Orfani: Sam #3: Il deserto nero.
LORENZO BARBERIS
Ed ecco che il Signore passò. Ci fu un vento impetuoso e gagliardo,
da spaccare i monti e spezzare le rocce davanti al Signore,
ma il Signore non era nel vento. Dopo il vento un terremoto,
ma il Signore non era nel terremoto. Dopo il terremoto un fuoco,
ma il Signore non era nel fuoco. Dopo il fuoco, il sussurro di una brezza leggera.
Come l’udì Elia si coprì il volto con il mantello. Uscì e si fermò all’ingresso della caverna.
Ed ecco venne a lui una voce che gli diceva: che cosa fai qui Elia? (1Re 19,11-13)
Uscito il 15 giugno il terzo numero di Sam, la stagione conclusiva degli Orfani di Roberto Recchioni, in questa serie affiancato a Michele Monteleone.
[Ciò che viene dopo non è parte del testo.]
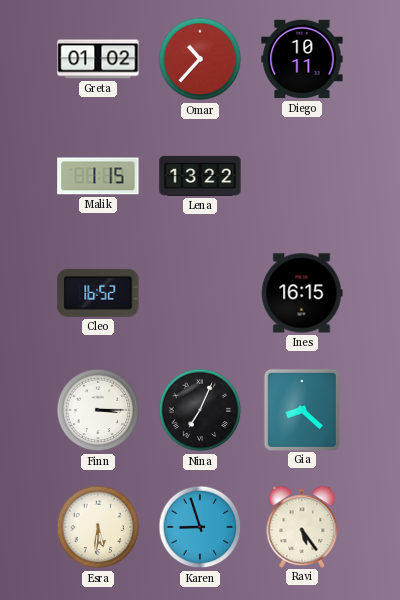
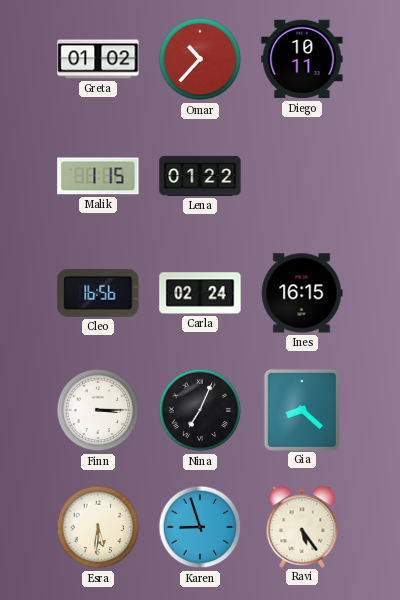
Lena: 13:22 -> 01:22
Cleo: 16:52 -> 16:56
Carla: none -> 02:24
La copertina è come al solito di Carmine Di Giandomenico, nome prestigioso per la SF italiana a fumetti, come abbiamo già avuto modo di dire negli albi precedenti.
Il system log di Sam inizia a mostrare i primi segni della presa di coscienza che ci saremmo attesi, nel Black Mirror che riporta il suo scoordinato stream of (un)consciousness alla Joyce-Robocop.
"Il deserto nero" si apre così con la celebre citazione sulla religione di Marx, riportata però per intero: non solo il rimando liquidatorio come "oppio dei popoli", ma una visione anche ammirata di una soluzione falsa ma non del tutto malintenzionata, "sentimento di un mondo senza cuore" esattamente come sarà all'interno dell'albo. Al gusto del citazionismo contenuto ma corretto, e quindi non banale, fa fronte subito il rovesciamento della Juric, le cui cause del disprezzo per la religione possono essere perfettamente colte nella miniserie di tre albi a lei dedicata (resta il sospetto se il disprezzo è reale o dissimula il fatto che tutto quanto sta avvenendo dopo la sua dipartita è un suo piano, dubbio più volte avanzato nella serie).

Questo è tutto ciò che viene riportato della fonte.